● **WHAT YOU ARE ASKED TO DO**: Every line of the listing is to be printed again exactly.
• • • • • • •
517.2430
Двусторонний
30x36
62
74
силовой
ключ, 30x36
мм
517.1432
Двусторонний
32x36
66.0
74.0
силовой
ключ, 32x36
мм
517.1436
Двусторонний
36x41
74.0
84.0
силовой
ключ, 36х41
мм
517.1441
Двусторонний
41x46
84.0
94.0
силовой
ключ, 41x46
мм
• • • • • • •
● **SOLUTION FOR THIS PROBLEM**:
517.2430
Двусторонний
30x36
62
74
силовой
ключ, 30x36
мм
517.1432
Двусторонний
32x36
66.0
74.0
силовой
ключ, 32x36
мм
517.1436
Двусторонний
36x41
74.0
84.0
силовой
ключ, 36х41
мм
517.1441
Двусторонний
41x46
84.0
94.0
силовой
ключ, 41x46
мм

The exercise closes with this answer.